» Task requirements:
The lines to extract run from the start of the records through the line with "el tratamiento de", both ends included; drop the pictures.

Transcribed page contents
= = =

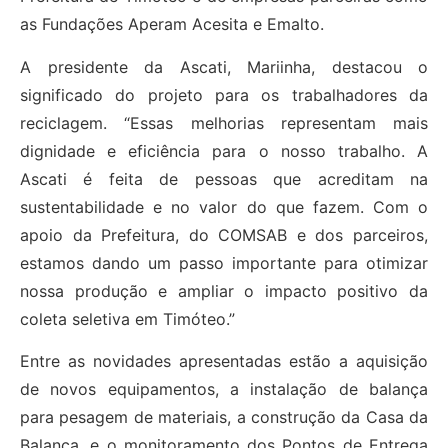
as Fundações Aperam Acesita e Emalto.
A presidente da Ascati, Mariinha, destacou o
significado do projeto para os trabalhadores da
reciclagem. “Essas melhorias representam mais
dignidade e eficiência para o nosso trabalho. A
Ascati é feita de pessoas que acreditam na
sustentabilidade e no valor do que fazem. Com o
apoio da Prefeitura, do COMSAB e dos parceiros,
estamos dando um passo importante para otimizar
nossa produção e ampliar o impacto positivo da
coleta seletiva em Timóteo.”
Entre as novidades apresentadas estão a aquisição
de novos equipamentos, a instalação de balança
para pesagem de materiais, a construção da Casa da
Balança, e o monitoramento dos Pontos de Entrega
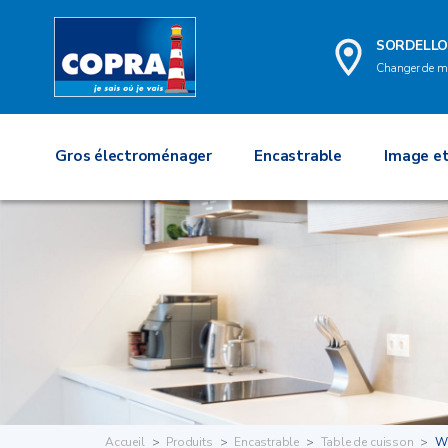
SORDELL
Changer de m
Gros électroménager
Encastrable
Image et
Accueil
Produits
Encastrable
Table de cuisson
W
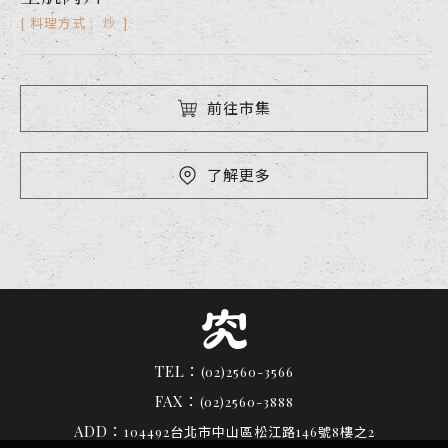
炒
炒
料理方式 :
料理方式 :
前往市集
前往市集
了解更多
了解更多
TEL：
(02)2560-3566
FAX：
(02)2560-3888
ADD：
104492台北市中山區松江路146號8樓之2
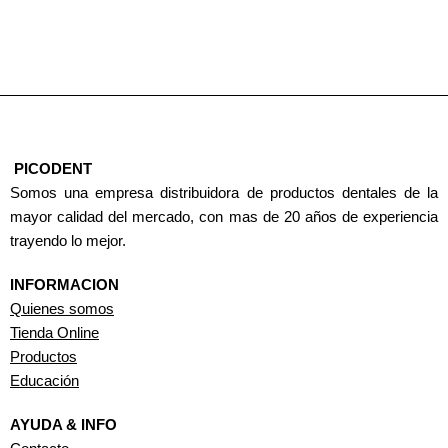
PICODENT
Somos una empresa distribuidora de productos dentales de la
mayor calidad del mercado, con mas de 20 años de experiencia
trayendo lo mejor.
INFORMACION
Quienes somos
Tienda Online
Productos
Educación
AYUDA & INFO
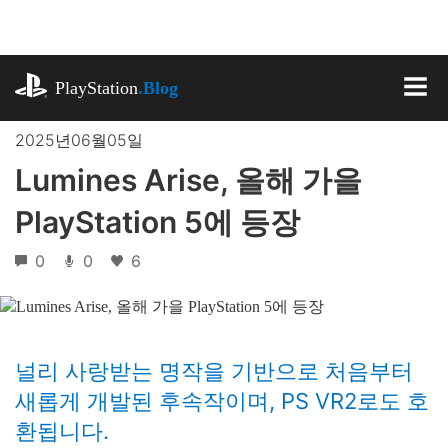
기
사
로
playstation.com
건
PlayStation
.Blog
너
MEN
뛰
2025년06월05일
기
Lumines Arise, 올해 가을
PlayStation 5에 등장
0
0
6
널리 사랑받는 명작을 기반으로 처음부터
새롭게 개발된 후속작이며, PS VR2로도 호
환됩니다.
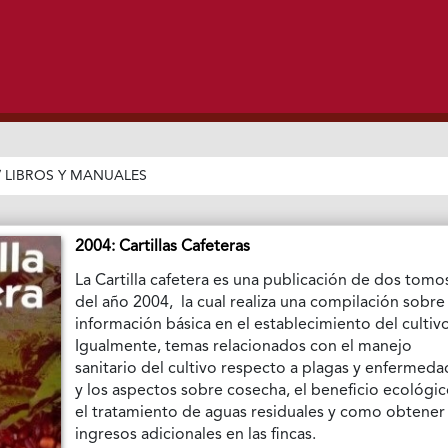
/
LIBROS Y MANUALES
2004: Cartillas Cafeteras
La Cartilla cafetera es una publicación de dos tomo
del año 2004, la cual realiza una compilación sobre
información básica en el establecimiento del cultiv
Igualmente, temas relacionados con el manejo
sanitario del cultivo respecto a plagas y enfermeda
y los aspectos sobre cosecha, el beneficio ecológic
el tratamiento de aguas residuales y como obtener
ingresos adicionales en las fincas.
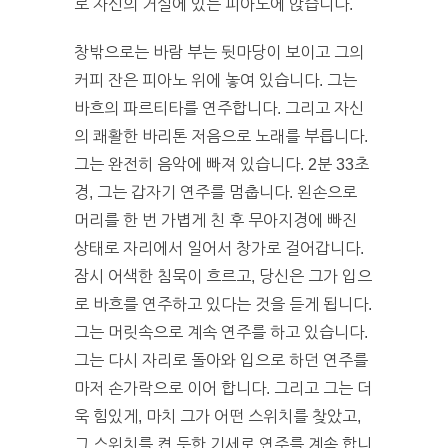
로 자신의 거실에 있는 피아노에 앉습니다.
창밖으로는 바람 부는 뒷마당이 보이고 그의
커피 잔은 피아노 위에 놓여 있습니다. 그는
바흐의 파르티타를 연주합니다. 그리고 자신
의 쾌활한 바리톤 저음으로 노래를 부릅니다.
그는 완전히 음악에 빠져 있습니다. 2분 33초
경, 그는 갑자기 연주를 멈춥니다. 왼손으로
머리를 한 번 가볍게 친 후 무아지경에 빠진
상태로 자리에서 일어서 창가로 걸어갑니다.
잠시 어색한 침묵이 흐르고, 당신은 그가 입으
로 바흐를 연주하고 있다는 것을 듣게 됩니다.
그는 머릿속으로 계속 연주를 하고 있습니다.
그는 다시 자리로 돌아와 입으로 하던 연주를
마저 손가락으로 이어 합니다. 그리고 그는 더
욱 힘있게, 마치 그가 어떤 스위치를 찾았고,
그 스위치를 켠 듯한 기세로 연주를 계속 합니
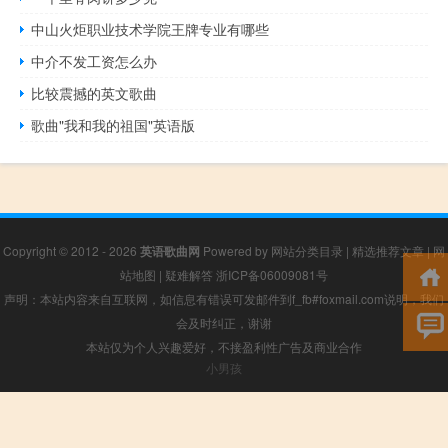
中山火炬职业技术学院王牌专业有哪些
中介不发工资怎么办
比较震撼的英文歌曲
歌曲"我和我的祖国"英语版
Copyright © 2012 - 2026
英语歌曲网
Powered by
网站分类目录
|
精选推荐文章
|
网
站地图
|
疑难解答
浙ICP备06009081号
声明：本站内容来自互联网，如信息有错误可发邮件到f_fb#foxmail.com说明，我们
会及时纠正，谢谢
本站仅为个人兴趣爱好，不接盈利性广告及商业合作
小男孩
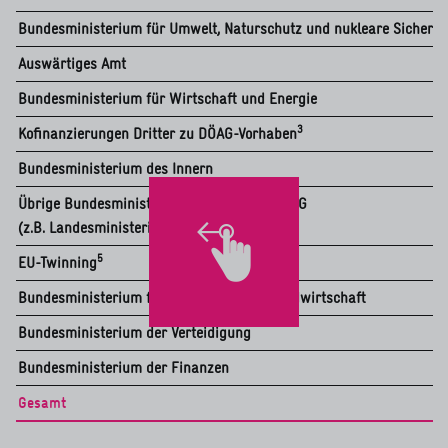
Bundesministerium für Umwelt, Naturschutz und nukleare Sicherhe
Auswärtiges Amt
Bundesministerium für Wirtschaft und Energie
3
Kofinanzierungen Dritter zu DÖAG-Vorhaben
Bundesministerium des Innern
Übrige Bundesministerien und sonstige DÖAG
(z.B. Landesministerien)
5
EU-Twinning
Bundesministerium für Ernährung und Landwirtschaft
Bundesministerium der Verteidigung
Bundesministerium der Finanzen
Gesamt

= = =

» Result:
as Fundações Aperam Acesita e Emalto.
A presidente da Ascati, Mariinha, destacou o
significado do projeto para os trabalhadores da
reciclagem. “Essas melhorias representam mais
dignidade e eficiência para o nosso trabalho. A
Ascati é feita de pessoas que acreditam na
sustentabilidade e no valor do que fazem. Com o
apoio da Prefeitura, do COMSAB e dos parceiros,
estamos dando um passo importante para otimizar
nossa produção e ampliar o impacto positivo da
coleta seletiva em Timóteo.”
Entre as novidades apresentadas estão a aquisição
de novos equipamentos, a instalação de balança
para pesagem de materiais, a construção da Casa da
Balança, e o monitoramento dos Pontos de Entrega
SORDELL
Changer de m
Gros électroménager
Encastrable
Image et
Accueil
Produits
Encastrable
Table de cuisson
W
炒
炒
料理方式 :
料理方式 :
前往市集
前往市集
了解更多
了解更多
TEL：
(02)2560-3566
FAX：
(02)2560-3888
ADD：
104492台北市中山區松江路146號8樓之2
PICODENT
Somos una empresa distribuidora de productos dentales de la
mayor calidad del mercado, con mas de 20 años de experiencia
trayendo lo mejor.
INFORMACION
Quienes somos
Tienda Online
Productos
Educación
AYUDA & INFO
기
사
로
playstation.com
건
PlayStation
.Blog
너
MEN
뛰
2025년06월05일
기
Lumines Arise, 올해 가을
PlayStation 5에 등장
0
0
6
널리 사랑받는 명작을 기반으로 처음부터
새롭게 개발된 후속작이며, PS VR2로도 호
환됩니다.
/
LIBROS Y MANUALES
2004: Cartillas Cafeteras
La Cartilla cafetera es una publicación de dos tomo
del año 2004, la cual realiza una compilación sobre
información básica en el establecimiento del cultiv
Igualmente, temas relacionados con el manejo
sanitario del cultivo respecto a plagas y enfermeda
y los aspectos sobre cosecha, el beneficio ecológic
el tratamiento de aguas residuales y como obtener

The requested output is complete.